This is a simple information retrieval system.
- Python 2.7
- Noteworthy modules: nltk, future.
$ python search.py
It will download the json database and build the index in the first run.
A search prompt will appear. The query string is a list of words that will be searched in all fields. Example:
> led light bulb
The IR will show a list of documents ordered according to relevance. The list is paginated. Pressing Enter will show the next page (Pressing "q" exits the query).
Field-specific searches are possible by using the field name (title, merchant, description) followed by a colon. Example:
> shirt merchant: lewis
The word "shirt" will be searched on all fields. "lewis" and all words from there on will be searched only on merchant field.
To disable a previously set field name, use the keyword "all:"
> merchant: lewis all: shirt
Important: At this stage, field-specific searches
just increase the weight of the matches on the corresponding field.
If a little more time is allowed, a better filter can be implemented
in the weighWord
functions.
To exit the program, enter a single character "q".
> q
To force the download of the database, run the retrieve_data module.
$ python retrieve_data.py
This will also force the rebuild of the index the next time that search.py is run.
To rebuild the index, run the index module.
$ python index.py
- Basic NLP (tokenization, lemmatization, stopwords).

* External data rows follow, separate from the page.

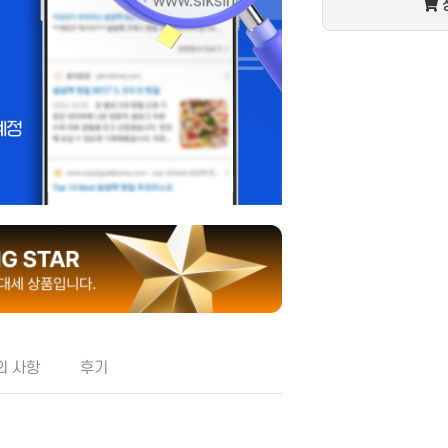
│병원│성형
관리│마사지
공간 대여
TV 채널
카페│커뮤니티
기
블로그
웹
카페
영화
커뮤니티
지식인│질문 Q&A
언론,기자,뉴스 구독
의 사항
후기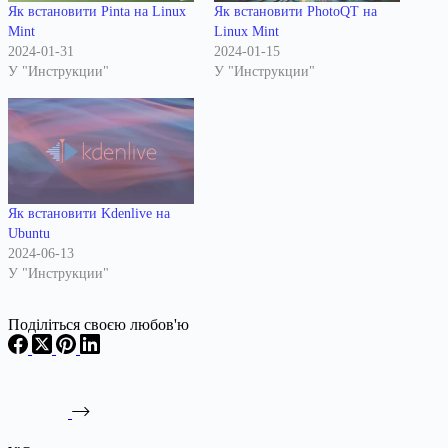
Як встановити Pinta на Linux
Як встановити PhotoQT на
Mint
Linux Mint
2024-01-31
2024-01-15
У "Инструкции"
У "Инструкции"
Як встановити Kdenlive на
Ubuntu
2024-06-13
У "Инструкции"
Поділіться своєю любов'ю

- Field-specific weighting scheme.
- Positional weighting scheme.
Improvements of this version:
- Better documentation
- Better function naming
- Function modularization (calcWeight)
- Weight factor modified by word or lemma match
- Save search to file for later inspection
- Avoid some duplication in indexing
- Display result weights for better debugging
- Improve "search by field". Currently, it is implemented via weight manipulation (i.e. if the word is match in the desired field, the weight is multiplied). This approach works well for only one field. But if we search in two or more fields at the same time, the results may not be what should be expected. It is probably better to implement it as a filter.
- Index the POS (Part-of-speech) tag of the word, along with the position. Nouns in the title could be given a higher weight that verbs when matched at search time.
- The output of the function
wheighWord
(docs dict) could hold more information that just the gained weight. Some more information could help "global" query evaluation. For instance, proximity of the words matched (on the query and on the field). - Spelling correction, etc.
- More advanced corpus indexing.